Managing access to table columns

This section describes how ACLs on columns work and gives examples of their use.

Brief description

ACLs on columns enable you to specify access rules for individual table columns. This enables you to store both public and private data in the same table. Processes and users who have access will be able to read all columns in the table, including private ones, while other users will only be able to read public columns.

Operation principle

The general operation principles of the access control system in YTsaurus are described in the Access control section.

To set an ACL on columns, use ACEs of a special type where the additional columns attribute is specified in the ACLs of the nodes, both tables and directories. Such ACEs (columnar) do not take part in ordinary checks of permissions for objects in any way. Such ACEs are taken into account at the stage of checking access to individual table columns.

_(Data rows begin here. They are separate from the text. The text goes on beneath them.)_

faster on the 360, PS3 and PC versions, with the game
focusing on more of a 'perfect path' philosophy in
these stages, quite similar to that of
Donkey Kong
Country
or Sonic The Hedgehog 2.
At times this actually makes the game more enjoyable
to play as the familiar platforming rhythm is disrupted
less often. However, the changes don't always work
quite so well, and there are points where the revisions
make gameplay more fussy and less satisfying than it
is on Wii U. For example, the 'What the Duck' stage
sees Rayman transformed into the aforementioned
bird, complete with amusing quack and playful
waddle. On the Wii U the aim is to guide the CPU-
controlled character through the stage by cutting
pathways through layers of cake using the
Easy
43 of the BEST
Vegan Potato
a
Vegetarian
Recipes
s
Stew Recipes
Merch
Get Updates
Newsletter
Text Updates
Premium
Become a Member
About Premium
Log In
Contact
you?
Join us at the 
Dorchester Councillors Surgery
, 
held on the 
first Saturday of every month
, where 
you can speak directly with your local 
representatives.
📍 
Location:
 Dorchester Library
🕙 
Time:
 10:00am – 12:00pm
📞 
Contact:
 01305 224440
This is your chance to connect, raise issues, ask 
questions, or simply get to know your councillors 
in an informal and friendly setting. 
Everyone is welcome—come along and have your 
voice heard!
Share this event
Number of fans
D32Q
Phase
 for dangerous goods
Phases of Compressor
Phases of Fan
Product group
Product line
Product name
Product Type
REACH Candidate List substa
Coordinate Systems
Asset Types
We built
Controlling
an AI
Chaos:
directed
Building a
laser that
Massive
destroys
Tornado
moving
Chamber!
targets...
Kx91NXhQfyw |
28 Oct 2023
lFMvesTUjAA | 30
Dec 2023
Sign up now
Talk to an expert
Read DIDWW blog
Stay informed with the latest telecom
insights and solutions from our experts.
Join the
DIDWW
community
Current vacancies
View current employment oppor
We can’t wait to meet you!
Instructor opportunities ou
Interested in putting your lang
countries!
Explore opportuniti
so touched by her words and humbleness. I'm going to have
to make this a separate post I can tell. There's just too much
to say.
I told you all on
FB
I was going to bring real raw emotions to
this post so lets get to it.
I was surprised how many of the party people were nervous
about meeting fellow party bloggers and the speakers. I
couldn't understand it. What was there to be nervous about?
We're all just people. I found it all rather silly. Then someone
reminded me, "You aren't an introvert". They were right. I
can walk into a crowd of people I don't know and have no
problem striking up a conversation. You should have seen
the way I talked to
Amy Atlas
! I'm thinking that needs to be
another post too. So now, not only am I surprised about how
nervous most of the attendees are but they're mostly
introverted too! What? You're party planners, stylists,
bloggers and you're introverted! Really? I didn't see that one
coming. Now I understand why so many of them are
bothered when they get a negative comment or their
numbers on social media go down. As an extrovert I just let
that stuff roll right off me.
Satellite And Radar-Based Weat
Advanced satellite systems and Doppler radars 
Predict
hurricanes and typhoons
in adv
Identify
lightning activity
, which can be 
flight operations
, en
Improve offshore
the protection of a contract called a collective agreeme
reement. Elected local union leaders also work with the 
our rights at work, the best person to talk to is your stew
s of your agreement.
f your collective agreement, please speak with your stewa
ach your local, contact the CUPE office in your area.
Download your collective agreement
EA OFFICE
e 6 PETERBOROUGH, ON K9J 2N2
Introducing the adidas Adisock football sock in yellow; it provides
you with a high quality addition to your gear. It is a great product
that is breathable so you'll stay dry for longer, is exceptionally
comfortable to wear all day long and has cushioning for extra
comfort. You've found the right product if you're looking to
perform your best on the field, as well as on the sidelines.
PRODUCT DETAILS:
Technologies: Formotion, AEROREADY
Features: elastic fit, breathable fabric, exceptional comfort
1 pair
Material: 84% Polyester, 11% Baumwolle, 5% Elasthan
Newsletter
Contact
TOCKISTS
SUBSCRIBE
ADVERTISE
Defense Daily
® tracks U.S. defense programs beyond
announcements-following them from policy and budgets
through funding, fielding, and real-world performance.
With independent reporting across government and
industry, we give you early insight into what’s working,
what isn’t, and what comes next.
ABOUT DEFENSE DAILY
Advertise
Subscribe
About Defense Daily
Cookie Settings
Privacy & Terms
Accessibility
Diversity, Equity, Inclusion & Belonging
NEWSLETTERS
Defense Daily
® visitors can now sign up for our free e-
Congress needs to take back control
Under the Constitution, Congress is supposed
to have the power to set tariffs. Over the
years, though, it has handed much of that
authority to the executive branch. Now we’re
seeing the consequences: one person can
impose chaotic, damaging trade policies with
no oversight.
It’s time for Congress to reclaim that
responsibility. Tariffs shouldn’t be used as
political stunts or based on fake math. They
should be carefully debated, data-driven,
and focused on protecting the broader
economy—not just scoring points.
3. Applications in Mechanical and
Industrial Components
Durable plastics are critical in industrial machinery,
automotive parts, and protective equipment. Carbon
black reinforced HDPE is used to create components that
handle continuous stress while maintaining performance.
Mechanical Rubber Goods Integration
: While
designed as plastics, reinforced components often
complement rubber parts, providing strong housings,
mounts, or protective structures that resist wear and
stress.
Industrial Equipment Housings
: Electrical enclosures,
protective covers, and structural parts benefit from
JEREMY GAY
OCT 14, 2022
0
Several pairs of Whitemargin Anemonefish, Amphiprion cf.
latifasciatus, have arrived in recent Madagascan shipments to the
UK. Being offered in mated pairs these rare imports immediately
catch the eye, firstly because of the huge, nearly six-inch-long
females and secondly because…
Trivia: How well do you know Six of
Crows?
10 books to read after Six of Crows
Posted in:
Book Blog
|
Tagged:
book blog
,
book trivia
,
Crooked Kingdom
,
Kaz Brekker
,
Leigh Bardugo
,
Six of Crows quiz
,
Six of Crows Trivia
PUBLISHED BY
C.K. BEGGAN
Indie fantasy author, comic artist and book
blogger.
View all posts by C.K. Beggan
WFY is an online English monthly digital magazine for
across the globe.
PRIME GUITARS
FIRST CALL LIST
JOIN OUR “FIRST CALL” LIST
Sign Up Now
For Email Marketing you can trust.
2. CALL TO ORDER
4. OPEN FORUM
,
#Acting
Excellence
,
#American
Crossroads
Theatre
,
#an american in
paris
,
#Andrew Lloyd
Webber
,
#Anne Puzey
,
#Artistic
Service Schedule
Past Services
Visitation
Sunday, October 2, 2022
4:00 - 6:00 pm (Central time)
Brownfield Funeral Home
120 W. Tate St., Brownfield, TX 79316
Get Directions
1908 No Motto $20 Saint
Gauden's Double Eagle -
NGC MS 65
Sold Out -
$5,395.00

Suppose that the system is checking read access permissions for table T on behalf of user U and this user wants to read columns from set Cs. Such reads occur when the read-table command is executed or when table T is used as input to a MapReduce operation or others.

This feature is only available for schematic data.. In particular, we assume that Cs is a subset of all columns explicitly specified in the schema of table T.

Set Cs is usually specified by the user when setting a column filter, for example, via YPath. When no filter is specified, Cs are considered a set of all columns described in the table schema. If the table schema is not strict, additional columns can be found in the data, but no special checks are made for them.

In addition to having a read permission for the entire table, the user must also have a read permission for each column of set Cs.

The latter property is checked as follows: let's consider the name of column C from Cs. Let's build an effective ACL of table T. From the ACEs that make it up, select those that are columnar and applicable to C (contain C in the columns attribute). Label the result L.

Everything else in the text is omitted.